It's a tangled mess right now. Anyway, if you are a spook leaking info, you
should, at least, cover your steps. During my life I have many times been in
possession of secret datasets (not government-lock-me-in-jail-secret, but very
secret anyway) and I am quite sure they were tainted in ways they would be
traced directly back to me if they ever leaked. It's very easy to watermark
files.

------
korch
This whole farce is a blatant and indirect DoD psyops attack on Wikileaks and
Assange. So it's okay and even expected now for the US military to attack
journalists and the grey-information-area of their domain? I thought only
nations like "Communist" China did that.

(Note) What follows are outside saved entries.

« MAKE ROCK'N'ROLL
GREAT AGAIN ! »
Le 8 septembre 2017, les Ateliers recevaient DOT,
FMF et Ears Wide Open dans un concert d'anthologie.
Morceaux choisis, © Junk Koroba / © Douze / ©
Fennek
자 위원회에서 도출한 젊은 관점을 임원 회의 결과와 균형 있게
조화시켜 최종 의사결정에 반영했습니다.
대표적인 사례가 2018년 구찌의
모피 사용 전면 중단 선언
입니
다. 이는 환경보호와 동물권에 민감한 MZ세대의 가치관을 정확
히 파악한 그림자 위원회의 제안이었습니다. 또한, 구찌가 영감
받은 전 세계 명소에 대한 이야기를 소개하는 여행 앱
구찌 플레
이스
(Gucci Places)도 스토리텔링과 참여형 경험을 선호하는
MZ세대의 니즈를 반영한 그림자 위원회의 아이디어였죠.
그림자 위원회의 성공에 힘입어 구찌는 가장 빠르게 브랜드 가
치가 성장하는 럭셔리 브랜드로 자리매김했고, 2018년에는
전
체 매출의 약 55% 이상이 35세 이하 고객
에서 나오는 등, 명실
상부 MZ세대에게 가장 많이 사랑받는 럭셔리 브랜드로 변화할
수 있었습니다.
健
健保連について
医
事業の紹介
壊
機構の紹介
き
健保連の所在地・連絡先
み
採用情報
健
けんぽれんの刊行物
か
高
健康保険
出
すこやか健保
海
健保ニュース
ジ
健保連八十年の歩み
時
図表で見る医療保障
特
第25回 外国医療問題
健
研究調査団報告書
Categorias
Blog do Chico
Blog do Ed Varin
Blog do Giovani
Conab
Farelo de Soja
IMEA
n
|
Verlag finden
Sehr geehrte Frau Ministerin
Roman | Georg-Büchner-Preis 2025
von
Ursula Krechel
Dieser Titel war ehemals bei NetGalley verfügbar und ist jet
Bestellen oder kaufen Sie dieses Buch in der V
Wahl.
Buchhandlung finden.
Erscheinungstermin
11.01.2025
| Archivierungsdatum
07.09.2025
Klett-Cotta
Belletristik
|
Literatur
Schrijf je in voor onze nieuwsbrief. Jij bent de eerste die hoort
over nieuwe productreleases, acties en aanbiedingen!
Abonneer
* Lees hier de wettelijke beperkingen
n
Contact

And here we all thought our civil
liberties were worse off under Bush...

Remember the WL leaked secret DoD document containing the Pentagon's own plan
to counter WL? Their plan was to cause a big enough PR incident to scare any
future whistle-blowers into silence by creating the public perception that no
matter who you are, if you leak extra-ordinary, critical national security
information, then it's 100% guaranteed that you will be publically outed as a
whistle-blower.

Isn't it remarkably convenient that the Pentagon's plan is _exactly_ what is
now occurring with Lamo's bizarrely out of place participation in this whole
fiasco? There sure are a lot of false and scary headlines attacking the
credibility of WL! I realize the other logical possibility is that the
Pentagon plan to attack WL is itself a fake, and Lamo is doing all of this on
purpose to stage an "attack on WL", so that WL can turn around and say "see!
the Pentagon is attacking us!" You can't get better PR than that if it really
blew up.

But when your lead source is also your lead witness, you have a serious
credibility issue and have to assume the entire story is fiction. We may never
know the truth.

And much like when you owe Don Corleone a "favor", after you get arrested for
the kinds of crimes they did, and then the Feds hook you up with a sweetheart
deal with the prosecution, it's pretty obvious who is the master and who is
the puppet. Also consider the history of Lamo and Poulsen, and especially go
back to Poulsen's self-promoting NYTimes hit pieces on Mitnick in the 90's.
Then ask "who is the most probable liar, these guys or WL?"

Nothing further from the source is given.